*ABOUT THIS TASK*.
Say how many lines in the entries contain "точка", giving only the number.

__________

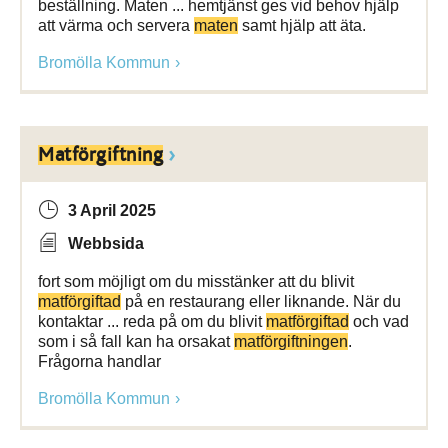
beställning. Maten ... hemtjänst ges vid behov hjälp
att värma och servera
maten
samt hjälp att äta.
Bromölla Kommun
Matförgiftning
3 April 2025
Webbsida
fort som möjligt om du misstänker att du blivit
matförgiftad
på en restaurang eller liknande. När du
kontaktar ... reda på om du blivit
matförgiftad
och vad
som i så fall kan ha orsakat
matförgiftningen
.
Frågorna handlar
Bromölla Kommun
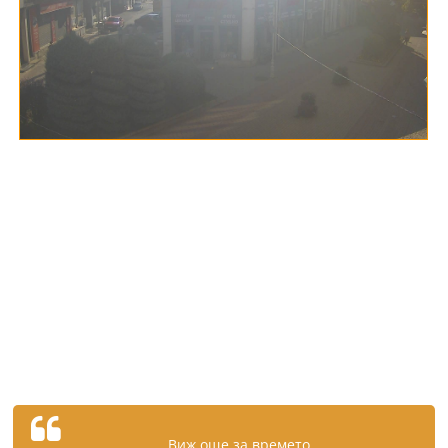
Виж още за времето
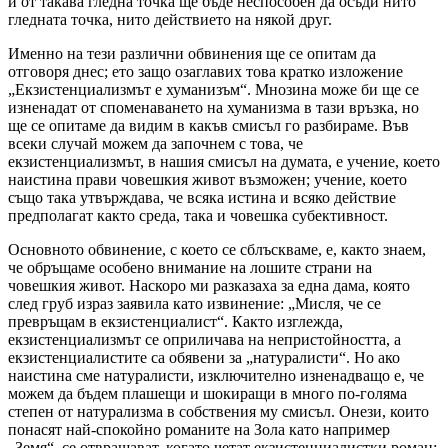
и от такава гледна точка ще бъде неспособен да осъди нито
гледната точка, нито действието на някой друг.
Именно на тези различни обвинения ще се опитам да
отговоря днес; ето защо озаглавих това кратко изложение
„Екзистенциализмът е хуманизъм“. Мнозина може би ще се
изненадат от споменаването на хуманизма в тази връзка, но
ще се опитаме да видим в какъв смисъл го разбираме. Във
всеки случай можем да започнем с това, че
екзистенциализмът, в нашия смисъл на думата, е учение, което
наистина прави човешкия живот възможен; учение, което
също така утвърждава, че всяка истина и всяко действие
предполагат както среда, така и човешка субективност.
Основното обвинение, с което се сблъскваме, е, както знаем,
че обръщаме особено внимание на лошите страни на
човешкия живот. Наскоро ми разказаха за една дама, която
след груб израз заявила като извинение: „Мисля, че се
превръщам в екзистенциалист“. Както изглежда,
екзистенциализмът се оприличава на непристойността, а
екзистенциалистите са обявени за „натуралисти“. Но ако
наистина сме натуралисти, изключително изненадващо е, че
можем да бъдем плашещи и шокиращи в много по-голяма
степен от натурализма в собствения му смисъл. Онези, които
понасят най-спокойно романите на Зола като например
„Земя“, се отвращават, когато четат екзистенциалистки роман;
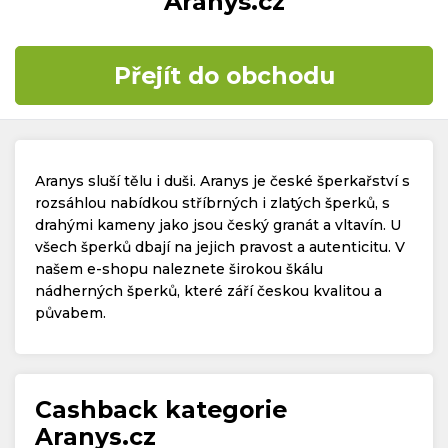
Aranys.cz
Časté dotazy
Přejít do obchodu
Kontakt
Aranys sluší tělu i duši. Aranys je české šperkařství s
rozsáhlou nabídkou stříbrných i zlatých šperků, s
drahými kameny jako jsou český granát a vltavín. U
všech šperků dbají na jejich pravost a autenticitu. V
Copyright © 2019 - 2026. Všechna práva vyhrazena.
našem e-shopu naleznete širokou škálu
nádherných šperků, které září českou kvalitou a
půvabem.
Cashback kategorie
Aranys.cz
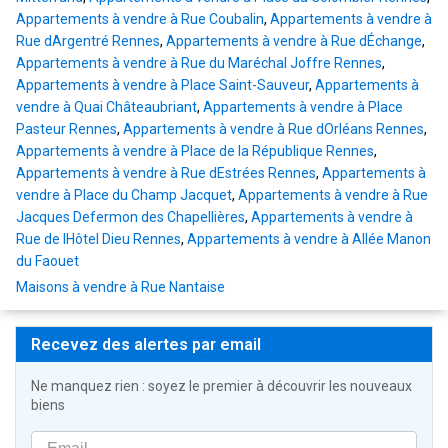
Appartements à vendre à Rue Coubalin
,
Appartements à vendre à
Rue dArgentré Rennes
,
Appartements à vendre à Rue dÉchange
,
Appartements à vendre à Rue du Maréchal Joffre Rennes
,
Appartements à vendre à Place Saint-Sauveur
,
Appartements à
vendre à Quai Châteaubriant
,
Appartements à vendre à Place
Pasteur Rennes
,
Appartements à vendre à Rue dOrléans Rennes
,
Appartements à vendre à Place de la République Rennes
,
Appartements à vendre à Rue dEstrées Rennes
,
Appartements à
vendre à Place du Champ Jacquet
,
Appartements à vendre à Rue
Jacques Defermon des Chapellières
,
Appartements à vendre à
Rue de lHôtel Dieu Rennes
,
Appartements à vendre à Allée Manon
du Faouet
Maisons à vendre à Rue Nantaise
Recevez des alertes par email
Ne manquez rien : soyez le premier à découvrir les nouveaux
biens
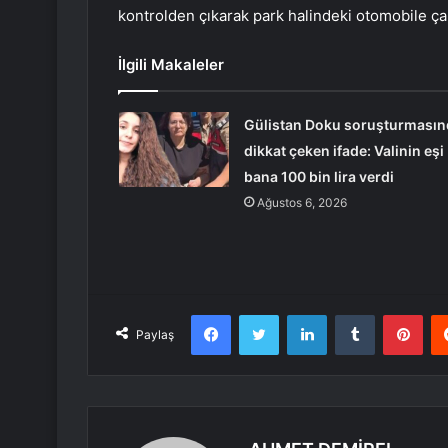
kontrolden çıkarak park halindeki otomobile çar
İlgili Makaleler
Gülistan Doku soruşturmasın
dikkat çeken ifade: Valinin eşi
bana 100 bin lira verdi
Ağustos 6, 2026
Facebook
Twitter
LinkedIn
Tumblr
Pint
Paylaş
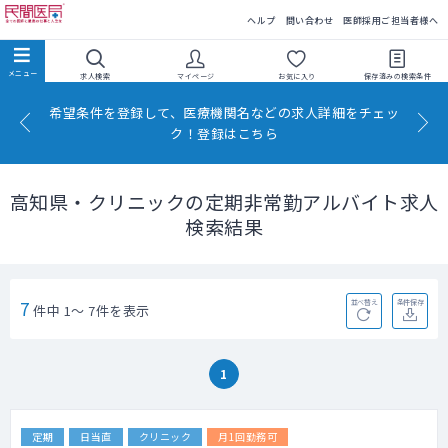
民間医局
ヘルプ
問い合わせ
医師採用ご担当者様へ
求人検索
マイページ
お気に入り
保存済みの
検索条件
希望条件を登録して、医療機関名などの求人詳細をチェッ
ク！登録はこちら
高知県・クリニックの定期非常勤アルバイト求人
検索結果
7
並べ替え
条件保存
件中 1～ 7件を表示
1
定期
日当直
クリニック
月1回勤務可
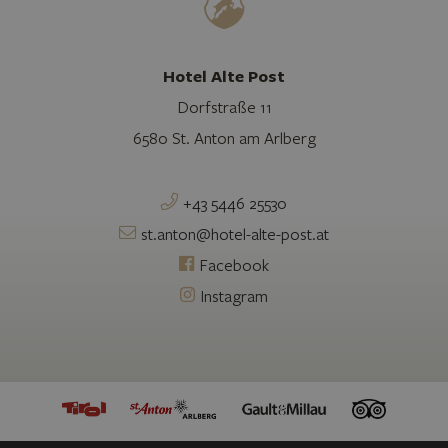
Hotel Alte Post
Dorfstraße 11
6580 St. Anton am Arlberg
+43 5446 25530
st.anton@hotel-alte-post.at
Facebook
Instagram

__________

*RESPONSE BOX*.
2